In [1]:
# First we need to mount the Google drive
import os
from google.colab import drive
drive.mount('/content/Hadrive')

Mounted at /content/Hadrive


In [2]:

configs = dict({
"1": { "lr_initial": 0.1, "decay": 0.9, "sigma": 0.00000001, "const_C": 1000}
})


for index, config in configs.items():
  print(f"index: {index}")
  print(f"config: {config}")
  for key,value in config.items():
    print(f"key: {key}, value: {value}")



index: 1
config: {'lr_initial': 0.1, 'decay': 0.9, 'sigma': 1e-08, 'const_C': 1000}
key: lr_initial, value: 0.1
key: decay, value: 0.9
key: sigma, value: 1e-08
key: const_C, value: 1000


In [None]:
#!mkdir /content/Hadrive/MyDrive/Test1
#!mkdir /content/Hadrive/MyDrive/Test1/Tutorial1/

In [3]:
import torch
import torch.nn as nn
import torch.nn.functional as F
import torch.optim as optim
import torch.optim as optim
import torch.optim.lr_scheduler as lr_scheduler
# import torch.optim.lr_scheduler.StepLR as StepLR
# import torch.optim.lr_scheduler.LinearLR as LinearLR



from torchvision import datasets
from torchvision import transforms
import matplotlib.pyplot as plt

In [4]:
data_path = '/content/Hadrive/MyDrive/Test1/Tutorial1/'

transform = transforms.Compose([
    transforms.ToTensor(),
    transforms.Normalize((0.4915, 0.4823, 0.4468), (0.2470, 0.2435, 0.2616))
])

# cifar10 = datasets.CIFAR10(data_path, train=True, download=True, transform=transform)
# cifar10_val = datasets.CIFAR10(data_path, train=False, download=True, transform=transform)

nbsamples = 10

#https://stackoverflow.com/questions/47432168/taking-subsets-of-a-pytorch-dataset
cifar10_org = datasets.CIFAR10(data_path, train=True, download=False, transform=transform)
#subset_org = list(range(0, len(cifar10_org), len(cifar10_org)//100))
subset_org = list(range(0, nbsamples))
#cifar10 = torch.utils.data.Subset(cifar10_org, subset_org)
cifar10 = cifar10_org

cifar10_val_org = datasets.CIFAR10(data_path, train=False, download=False, transform=transform)
#subset_org = list(range(0, len(cifar10_val_org), len(cifar10_val_org)//100))
subset_org = list(range(0, nbsamples))
#cifar10_val = torch.utils.data.Subset(cifar10_val_org, subset_org)
cifar10_val = cifar10_val_org

#A subset from test dataset for computing the layer_wise_constant Ci
cifar10_surrogate = torch.utils.data.Subset(cifar10_val_org, list(range(0, nbsamples)))
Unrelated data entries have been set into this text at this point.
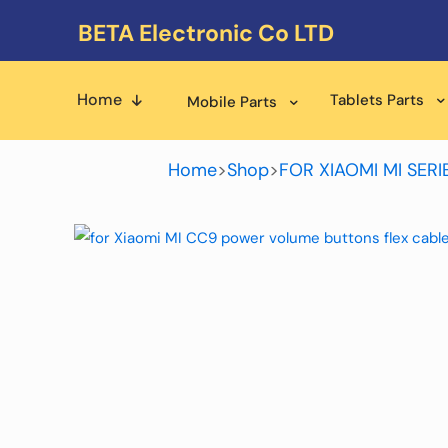
BETA Electronic Co LTD
Home
Tablets Parts
Mobile Parts
Home
>
Shop
>
FOR XIAOMI MI SERI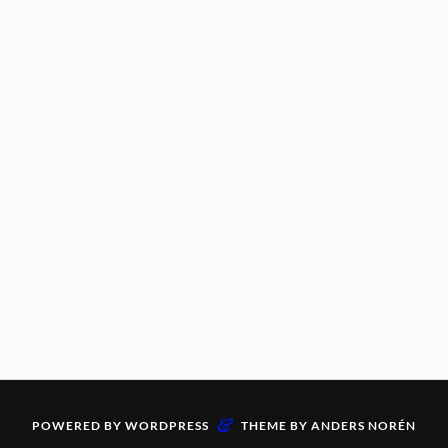
&
POWERED BY
WORDPRESS
THEME BY
ANDERS NORÉN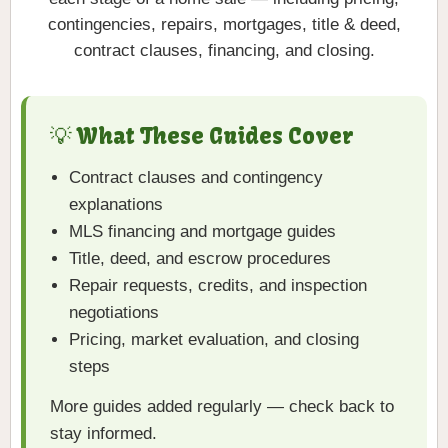
contingencies, repairs, mortgages, title & deed,
contract clauses, financing, and closing.
💡 What These Guides Cover
Contract clauses and contingency
explanations
MLS financing and mortgage guides
Title, deed, and escrow procedures
Repair requests, credits, and inspection
negotiations
Pricing, market evaluation, and closing
steps
More guides added regularly — check back to
stay informed.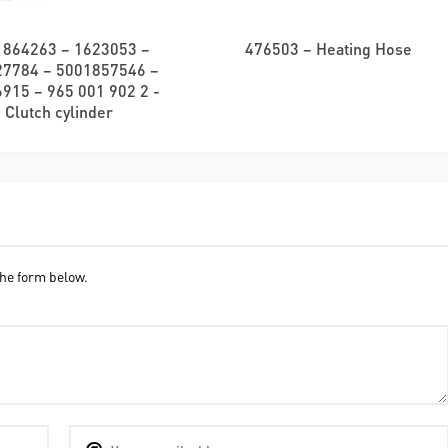
1864263 – 1623053 –
476503 – Heating Hose
27784 – 5001857546 –
915 – 965 001 902 2 -
Clutch cylinder
he form below.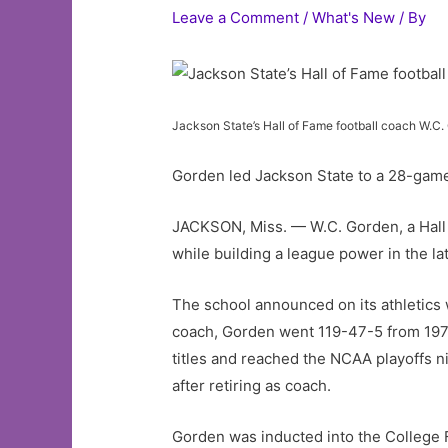
Leave a Comment
/
What's New
/ By
Jackson State’s Hall of Fame football coach W.C.
Gorden led Jackson State to a 28-game
JACKSON, Miss. — W.C. Gorden, a Hall
while building a league power in the la
The school announced on its athletics 
coach, Gorden went 119-47-5 from 1976
titles and reached the NCAA playoffs ni
after retiring as coach.
Gorden was inducted into the College F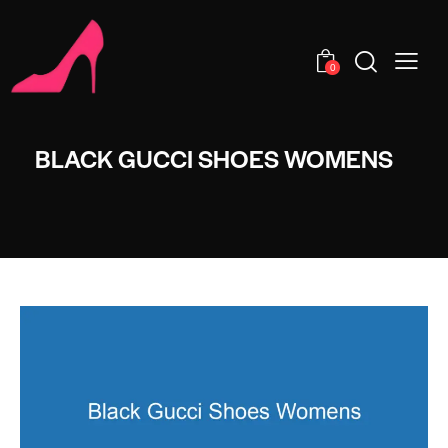
0
BLACK GUCCI SHOES WOMENS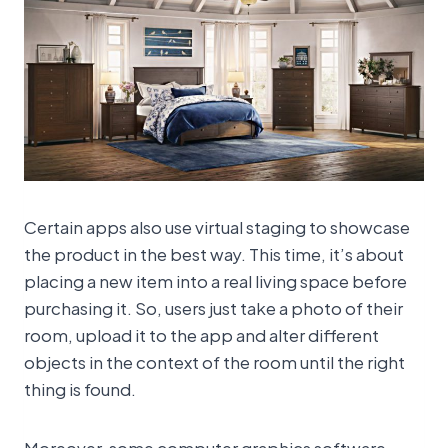
Certain apps also use virtual staging to showcase
the product in the best way. This time, it’s about
placing a new item into a real living space before
purchasing it. So, users just take a photo of their
room, upload it to the app and alter different
objects in the context of the room until the right
thing is found.
Moreover, some computer graphics software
print(f"lencifar10: {len(cifar10)}")
print(f"lencifar10_val: {len(cifar10_val)}")
print(f"lencifar10_surrogate: {len(cifar10_surrogate)}")

lencifar10: 50000
lencifar10_val: 10000
lencifar10_surrogate: 10


In [5]:
train_loader = torch.utils.data.DataLoader(cifar10, batch_size=64,
                                           shuffle=True)
val_loader = torch.utils.data.DataLoader(cifar10_val, batch_size=64,
                                           shuffle=True)
data_surrogate_loader = torch.utils.data.DataLoader(cifar10_surrogate, batch_size=nbsamples,
                                           shuffle=True)

In [6]:
# model
class Net(nn.Module):
    def __init__(self):
        super().__init__()
        self.conv1 = nn.Conv2d(3, 16, kernel_size=3, padding=1)
        self.conv2 = nn.Conv2d(16, 8, kernel_size=3, padding=1)
        self.fc1 = nn.Linear(8 * 8 * 8, 32)
        # bài toán phân loại 10 lớp nên output ra 10 nodes
        self.fc2 = nn.Linear(32, 10)

    def forward(self, x):
        out = F.max_pool2d(torch.tanh(self.conv1(x)), 2)
        out = F.max_pool2d(torch.tanh(self.conv2(out)), 2)
        # flatten về dạng vector để cho vào neural network
        out = out.view(-1, 8 * 8 * 8)
        out = torch.tanh(self.fc1(out))
        out = self.fc2(out)
        return out


In [7]:
import pickle

import torch
import torchvision
import torch.nn as nn
import numpy as np
import torchvision.transforms as transforms
from collections import OrderedDict
from collections import defaultdict
from torch.func import functional_call, vmap, grad

def generate_private_grad(model,loss_fn,samples,targets,sigma,dict_const_Ci):
    '''
        We generate private grad given a batch of samples (samples,targets) as introduced here https://arxiv.org/pdf/1607.00133.pdf
        The implementation flow is as follows:
            1. sample xi
            2. ===> gradient gi
            3. ===> clipped gradient gci
            4. ===> noisy aggregated (sum gci + noise)
            5. ===> normalized 1/B (sum gci + noise)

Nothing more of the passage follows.